Investment in the stock market has something for everyone, no matter the trend. Whether it’s conservative buyers, risk-takers or prospective stock traders, the stock market has plenty of options to consider. Despite its ability to churn money from money, the stock market has had to bear the brunt of criticism for its volatility, often due to inexplicable circumstances. These are some of the most popular phrases you might hear when contemplating how to increase your purchasing power. Although many are skeptical about investing due to this very aspect, many others seem to get it to spot on, all the time.
Here are the top 5 most popular stock traders in the world.
1. Warren Buffet
If there was to be a compilation, he had to feature on the top. He is popularly known as the “Oracle of Omaha,” and his quant trading enterprise Berkshire Hathaway is now a major shareholder in some of the most profitable and well-known companies. How? It’s simple. Buffet watches the market closely and leaves when he can churn the maximum out of what he dubs as ‘cigar bud companies’. These companies are sick entities that have been abandoned but which have great potential to turn around.
By parking his funds in these companies, he can ensure a long term investment strategy and exits while the company is still minting profit. This shrewd stock trader has been hailed for his intuitive knowledge of the market, something he mastered during his adolescence, and has made some amazing marketing decisions. Some of the many noteworthy companies whose stocks he owns are GEICO, Duracell, Kraft Heinz, American Express, Coca-Cola, Bank of America, Apple, and Wells Fargo. Buffet believes that the key to making the right investment is doing the right research and then looking at the price.
2. Bill Gross
Bill Gross s the co-founder of one of the largest investment company PIMCO and has managed the world’s largest bond funds. Gross’s approach is more conviction-based, as he tells you that if you believe in a particular stock, then you shouldn’t diversify the portfolio. Rather you should commit as much as 10% of your portfolio to it. His primary area of focus is portfolio management.
Most millennials know the perils of parking all your funds in the same place, and as a general rule of thumb, tend to focus on portfolio diversification. The rule itself is one of the most significant ways to minimize market volatility risk and impact. It also means that even though one of the stocks is performing well, you cannot ride its performance wave due to minimal returns. Making money in the market is about exhaustive research and about showing conviction in the stocks you think would do well.

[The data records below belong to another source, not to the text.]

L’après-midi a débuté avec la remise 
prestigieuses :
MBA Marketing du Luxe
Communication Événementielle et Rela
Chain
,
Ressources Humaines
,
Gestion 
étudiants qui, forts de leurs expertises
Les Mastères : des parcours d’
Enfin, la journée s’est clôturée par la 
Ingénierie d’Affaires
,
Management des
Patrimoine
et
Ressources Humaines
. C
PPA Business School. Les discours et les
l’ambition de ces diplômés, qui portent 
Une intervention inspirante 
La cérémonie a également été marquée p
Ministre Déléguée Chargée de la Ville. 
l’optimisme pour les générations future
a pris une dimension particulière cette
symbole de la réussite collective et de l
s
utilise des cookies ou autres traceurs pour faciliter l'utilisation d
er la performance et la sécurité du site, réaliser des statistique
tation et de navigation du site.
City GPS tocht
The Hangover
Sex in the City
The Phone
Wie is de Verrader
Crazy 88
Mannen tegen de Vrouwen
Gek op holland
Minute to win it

3. Prince Alwaleed Bin Talal
You may never have heard of this prince, but the investing world sure does know about his wise decisions and cunning tactics to ruthlessly exploit the stock market. This investor from Saudi Arabia founded the Kingdom Holding Company. He earlier invested in Citigroup’s predecessor, Citicorp, in the early 1990s and has today become the bank’s largest shareholder. In addition to this, he has also invested in Twitter and Snap.

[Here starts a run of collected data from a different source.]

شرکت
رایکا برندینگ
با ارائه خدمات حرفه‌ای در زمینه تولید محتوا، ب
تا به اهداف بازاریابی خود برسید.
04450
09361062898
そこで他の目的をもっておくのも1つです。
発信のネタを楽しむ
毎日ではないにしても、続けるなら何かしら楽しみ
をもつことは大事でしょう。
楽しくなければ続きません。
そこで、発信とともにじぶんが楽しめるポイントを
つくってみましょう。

His modus operandi to navigate around the investment world is a classic case of patience. During the Great Recession, when many of his investments took a hit, while others were notably selling Citi Stocks because it was under a lot of market pressure, Prince Alwaleed acted patiently. Instead of a hasty sale in the market, he decided to hold onto his investment, a sign of some of his greatest investments. It is this patience that has rewarded him today.
4. Carl Icahn
Unlike the other investors in the list, Carl Icahn is more of an activist investor and a contemporary corporate raider. He tries to buy large stakes to amass voting rights in companies and increases each stock’s shareholder value. Some of his holdings include Time Warner, Yahoo, Clorox, Blockbuster Video. Carl Icahn’s skeptical and cynical approach has invited praise as well as flak over the years.

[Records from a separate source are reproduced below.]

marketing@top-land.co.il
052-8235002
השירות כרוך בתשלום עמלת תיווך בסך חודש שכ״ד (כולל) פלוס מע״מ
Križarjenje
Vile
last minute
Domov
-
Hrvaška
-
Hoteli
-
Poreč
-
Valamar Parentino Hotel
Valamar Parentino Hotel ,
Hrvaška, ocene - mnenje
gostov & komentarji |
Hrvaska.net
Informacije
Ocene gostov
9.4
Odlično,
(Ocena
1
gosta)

Although his opinions about interpersonal relationships in the stock market are subject to individual opinion, there is still something we can learn from his ways. The exhaustive market research you do must be based on your research, and only by acting upon cogent facts, not opinions, from trusted sources can you determine what type of buyer behavior this will trigger. This is because market opinions and friendly advice may sometimes turn the other way round, and you might end up losing all your funds.
5. Carlos Slim Helu
Carlos Slim Helu currently owns hundreds of companies with an employee base of more than 250,000. Like all successful investors, Carlos doesn’t focus on the now and today. Instead, he tends to focus on the trends and tries to understand the momentum of the company. Understanding the momentum and the economy is the only way to move towards sound investment strategies.
According to him, an investor should always be forward-thinking and invest now on what ought to happen in the future. A great way to maximize returns is to anchor your investment with firms that have a sound track record and would do well in the future. This, however, does not mean that you abandon your search for the next big winner.
Bottom line
It is not just important to do exhaustive market research before investing in the market, but also to believe in that research. As a general caveat, market research before investment must not analyze newspaper reports or magazine article trends. Instead, you should base your long-term investment decisions on financial statements and management changes that drive success in the market.